Wednesday, December 10, 2008

Mission Report 12/09/08

I guess that I should not have expected anything different when I asked that you pray for me. I should have realized that I was really challenging Satan and my own weaknesses to rise up against me to thwart my intentions. Let me share with you what happened on Tuesday that resulted in my failure to blog.

On Monday night (12/08/08) after asking for your prayers, I had a wonderful time with God and posted that day's devotional entry. By the time I was done, it was uncharacteristically late for me but I wasn't sleepy. I guess that's what God-talk will do for you!

Anyway, I picked up a book "The Great Divorce" by C.S. Lewis thinking I would read a couple of chapters. Call me stupid because I wound up reading the entire book. Great book and reading is good but in this instance, the good helped to impede the great. That's one.

Next, at 4:30AM the alarm system for the house I am staying in went off. It launched me out of bed in a way that can only be described as excruciating. It took the better part of the next hour to go back to sleep. The smart thing would have been to just get up at 4:30 but nooooo, I laid there till sleep overtook me again. That's two.
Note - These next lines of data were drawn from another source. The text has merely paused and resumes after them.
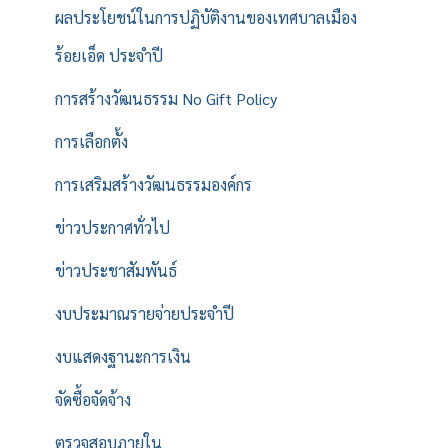
ผลประโยชน์ในการปฏิบัติงานของเทศบาลเมือง
ร้อยเอ็ด ประจำปี
การสร้างวัฒนธรรม No Gift Policy
การเลือกตั้ง
การเสริมสร้างวัฒนธรรมองค์กร
ข่าวประกาศทั่วไป
ข่าวประชาสัมพันธ์
งบประมาณรายจ่ายประจำปี
งบแสดงฐานะการเงิน
จัดซื้อจัดจ้าง
ตรวจสอบภายใน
Then when the alarm went off, calling me to my devotional time, I turned it off and regained the hour of sleep that I missed between 4:30 and 5:30. As a result I wound up missing my devotional and then I was also late for work because I forgot about Houston traffic. That's three.

But wait, there's more! After work, I went to a Rocket's game with a couple of friends. That was a good thing but again, something good impeded the great. After the game, I drove back to where I was staying and arrived at 10:45PM. I was committed to my devotional and posting. So... I fired up the laptop, launched my Bible software and had my time with God. Whew! at 11:20PM, I decided to blog my devotional. Only I discovered that the network at the house was down. I went to bed convinced that I would be more careful about my prayer requests in the future and set the alarm an hour earlier so I could get a fresh start today. Oh the folly of pride!

Killed the alarm this morning and snoozed an extra half-hour. Stupid. Discovered the network was still down so decided to go to the office to have my devotional time. Stupid. Stuck in traffic for an hour. Figures. Got to the office, opened my toolset and then looked at my e-mail. STUPID! It amazes me how weak I can be!

Anyway, it's now 8:56AM and I HAVE to get to work. So, my devotional time must be moved to later in the day... can you see it coming? I conspire against myself! Grrrrrrr.

Keep on praying cause I know the struggles are trying to block something great. The Spirit can break the logjam.

Love ya,
Carl

1 comment:

Bill said...

Carl, I found it fascinating that you reported that one element leading you away from sleep and into temptation was the reading of Lewis' Great Divorce."

What irony I find in this! Do you recall in Chapter 11 of that book the account of the interaction between the "ghost" who had the little red lizard (of lust) on his shoulder and the Angel who desired to kill the lizard.

Some time back at a conference in Kansas City I heard a Catholic speaker, Christopher West, use that story as an example as he discussed the need for men of God who desired to be Godly men to allow God's Spirit to kill the "lizard of lust" in their lives so that the steed of power could be birthed within them.

Right at the end of Chapter 11, the seeker learns this from "The Teacher."

'I don't know about all, Sir,' said I. 'Am I right in thinking the Lizard really turned into a Horse?' ... 'Aye, But it was killed first. Ye'll not forget that part of the story?' ... 'I'll try not to, Sir. but does it mean that everything - everything - that is in us can go on to the Mountains?' ...
'Nothing, not even the best and noblest, can go on as it now is. Nothing, not even what is lowest and most bestial, will not be raised again if it submits to death. It is sown a natural body; it is rased a spiritual body. Flesh and blood cannot come to the Mountains. Not because they are too rank, but because they are too weak. What is a lizard compared with a stallion? Lust is a poor, weak, whimpering, whispering thing compared with that richness and energy of desire which will arise when lust has been killed.'


Now that, my dear brother, is powerful writing; and it appears you have been fighting the battle to kill the lizard of laziness who would desire to weigh you down with your own personal desires.

I too am fighting a lizard ... a little red lizard of gluttony ... one who would desire to use my own natural drive for pleasures of the palate to choke my spirit.

We need to let God's Spirit take the fire of His pleasure and kill these lizards, Carl. And I will join you to pray for this lizard killing for both of us. May we both rise from this to ride the steed of God's strenth ... and one day on to the Mountains.